Missings.jl icon indicating copy to clipboard operation
Missings.jl copied to clipboard

similar behavior

Open cjprybol opened this issue 6 years ago • 2 comments

DataArrays and CategoricalArrays special case similar by initializing the values with missing, but default behavior in base is to initialize only the array, leaving #undef. How do we want to handle this?

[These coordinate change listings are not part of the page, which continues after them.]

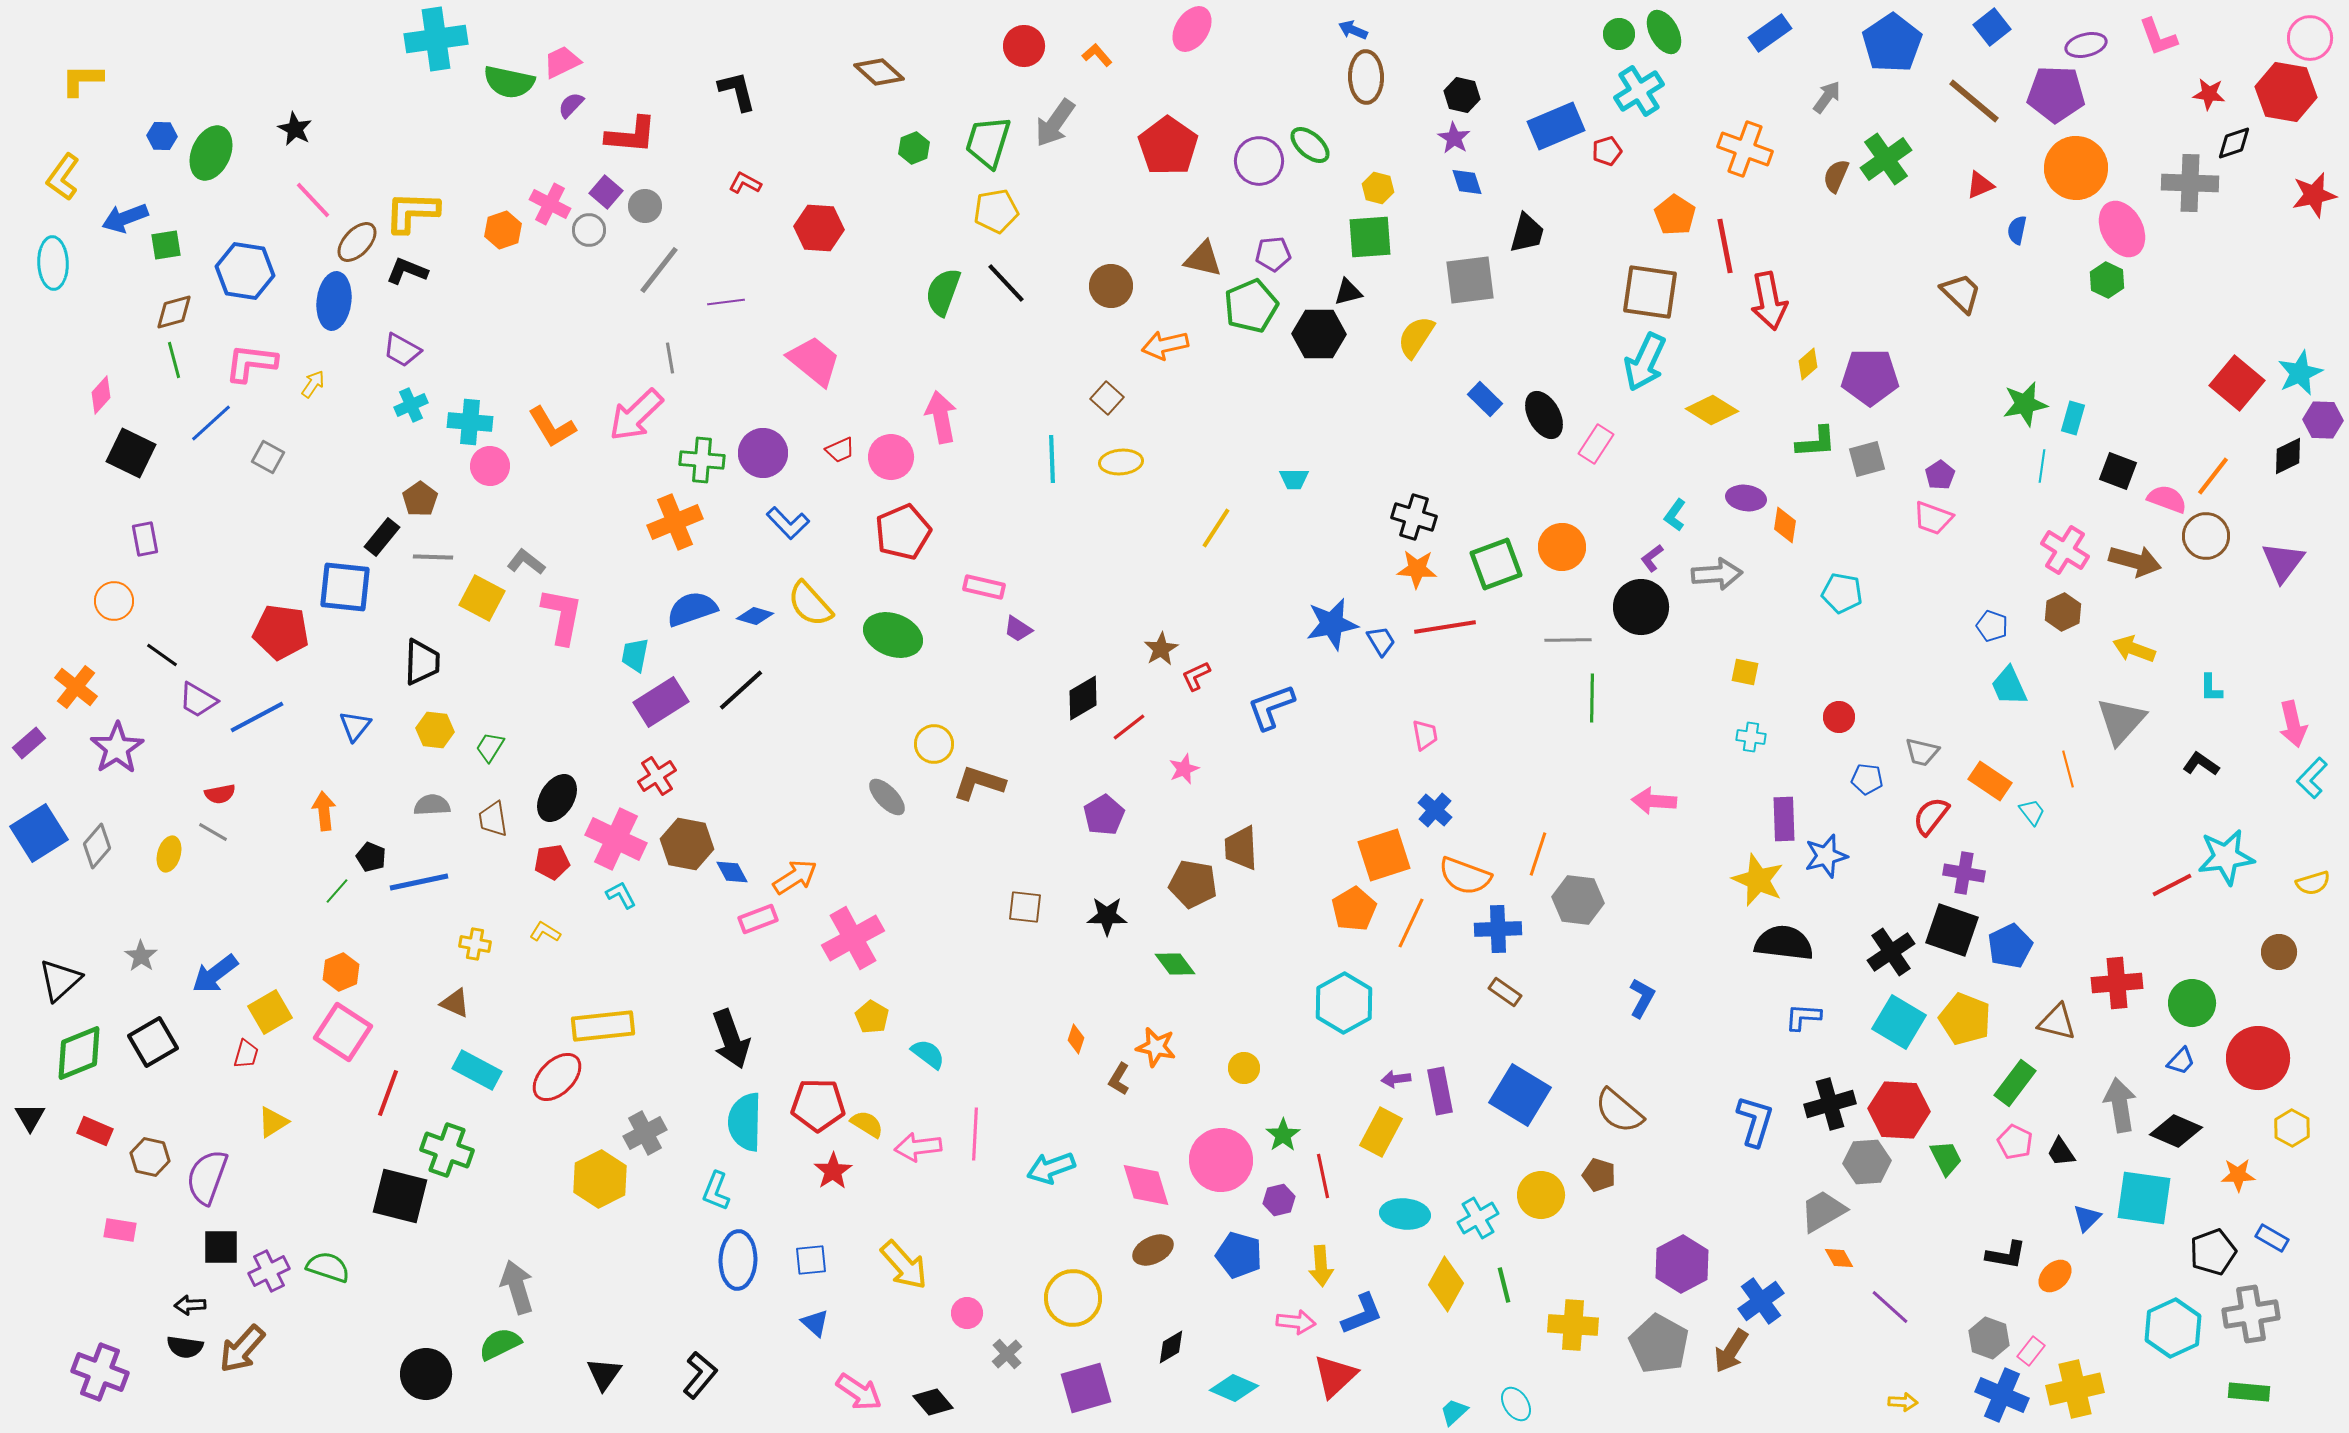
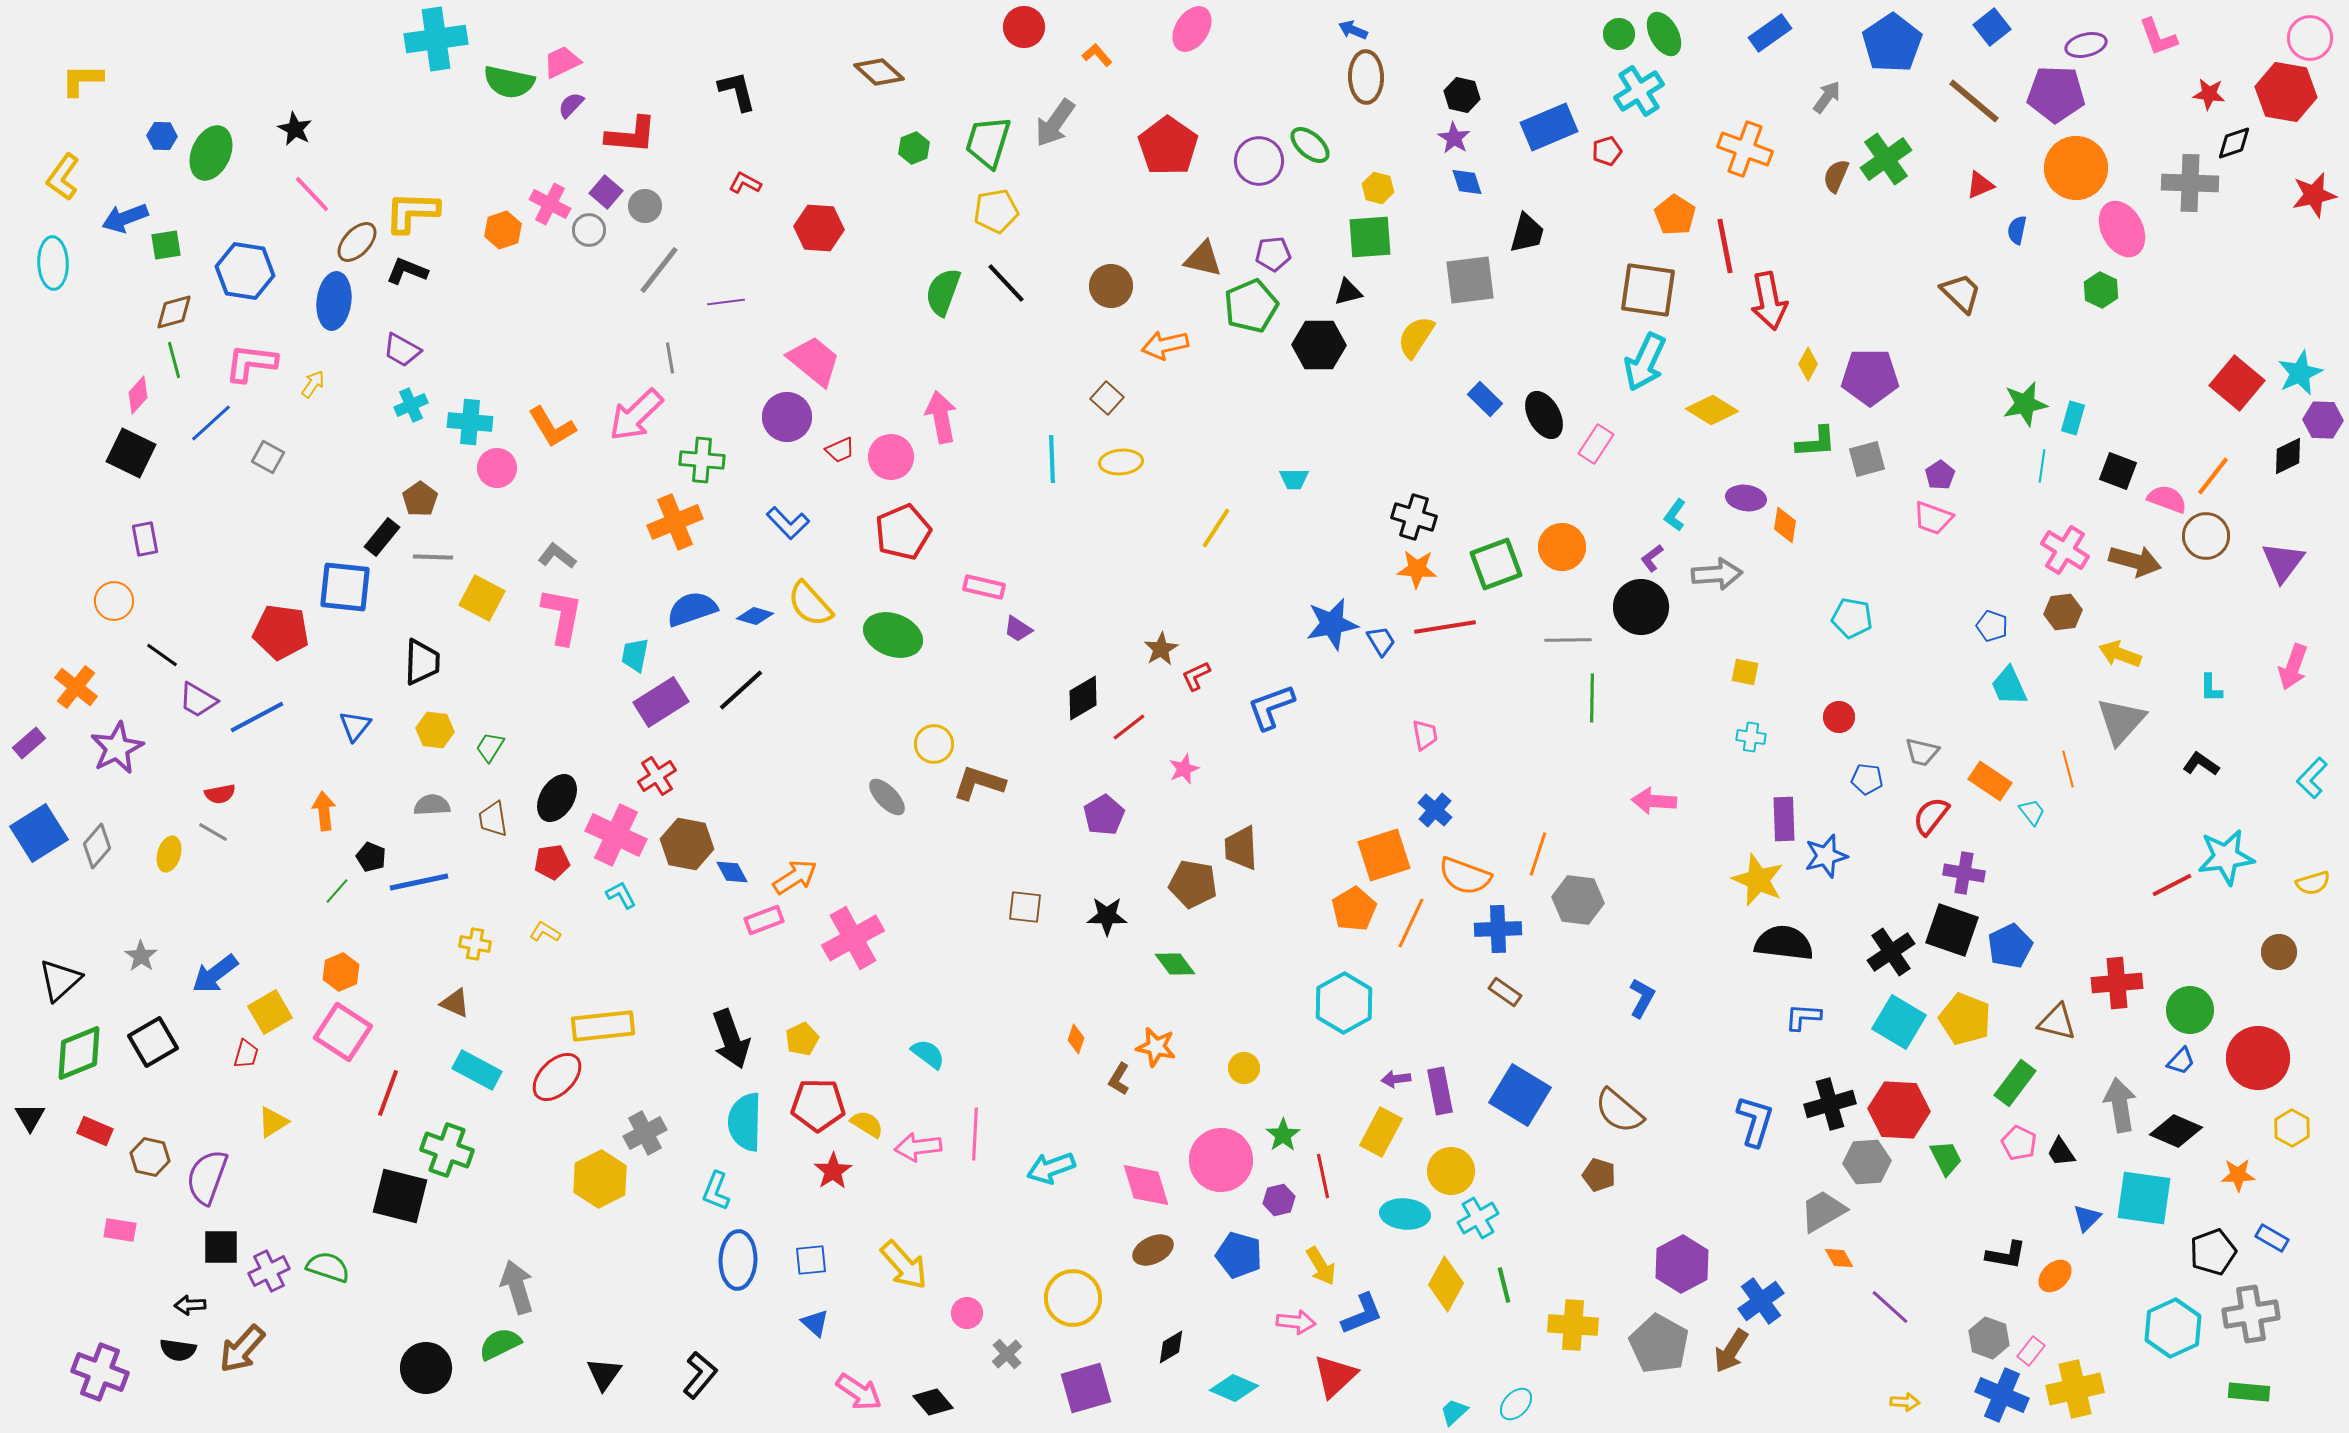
green ellipse at (1664, 32): moved 2 px down
red circle at (1024, 46): moved 19 px up
blue rectangle at (1556, 126): moved 7 px left, 1 px down
pink line at (313, 200): moved 1 px left, 6 px up
green hexagon at (2107, 280): moved 6 px left, 10 px down
brown square at (1650, 292): moved 2 px left, 2 px up
black hexagon at (1319, 334): moved 11 px down
yellow diamond at (1808, 364): rotated 20 degrees counterclockwise
pink diamond at (101, 395): moved 37 px right
purple circle at (763, 453): moved 24 px right, 36 px up
pink circle at (490, 466): moved 7 px right, 2 px down
gray L-shape at (526, 562): moved 31 px right, 6 px up
cyan pentagon at (1842, 593): moved 10 px right, 25 px down
brown hexagon at (2063, 612): rotated 18 degrees clockwise
yellow arrow at (2134, 649): moved 14 px left, 5 px down
pink arrow at (2293, 724): moved 57 px up; rotated 33 degrees clockwise
purple star at (117, 748): rotated 6 degrees clockwise
pink cross at (616, 839): moved 4 px up
pink rectangle at (758, 919): moved 6 px right, 1 px down
green circle at (2192, 1003): moved 2 px left, 7 px down
yellow pentagon at (872, 1017): moved 70 px left, 22 px down; rotated 16 degrees clockwise
pink pentagon at (2015, 1142): moved 4 px right, 1 px down
yellow circle at (1541, 1195): moved 90 px left, 24 px up
yellow arrow at (1321, 1266): rotated 27 degrees counterclockwise
black semicircle at (185, 1347): moved 7 px left, 3 px down
black circle at (426, 1374): moved 6 px up
yellow arrow at (1903, 1402): moved 2 px right
cyan ellipse at (1516, 1404): rotated 76 degrees clockwise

julia> T = Union{Int, Missing}
Union{Int64, Missings.Missing}

julia> similar(CategoricalVector{T}(3))
3-element CategoricalArrays.CategoricalArray{Union{Int64, Missings.Missing},1,UInt32}:
 missing
 missing
 missing

julia> similar(DataArray(T, 3))
3-element DataArrays.DataArray{Int64,1}:
 missing
 missing
 missing

julia> similar(missings(T, 3))
3-element Array{Union{Int64, Missings.Missing},1}:
 #undef
 #undef
 #undef

cjprybol avatar Dec 05 '17 00:12 cjprybol

Currently, on 0.7, this is the case for isbits types, but not for other types, which makes it relatively complex to grasp:

julia> similar(missings(Int, 3))
3-element Array{Union{Missings.Missing, Int64},1}:
 missing
 missing
 missing

julia> similar(missings(String, 3))
3-element Array{Union{Missings.Missing, String},1}:
 #undef
 #undef
 #undef

I think it makes more sense to fill all arrays with missing, which could allow us to get rid of missings once we have a short syntax for Union{T, Missing}. After discussing this with @StefanKarpinski, a possible general rule would be to always fill uninitialized arrays with the first singleton type (according to an internal order which doesn't correspond to what the user types).

Waiting for this (which should be discussed in Base), I'd say we should keep DataArrays and CategoricalArrays as they are. But indeed the inconsistency isn't great.

nalimilan avatar Dec 05 '17 14:12 nalimilan

See https://github.com/JuliaLang/julia/issues/24939 about array constructors in Base.

nalimilan avatar Dec 06 '17 09:12 nalimilan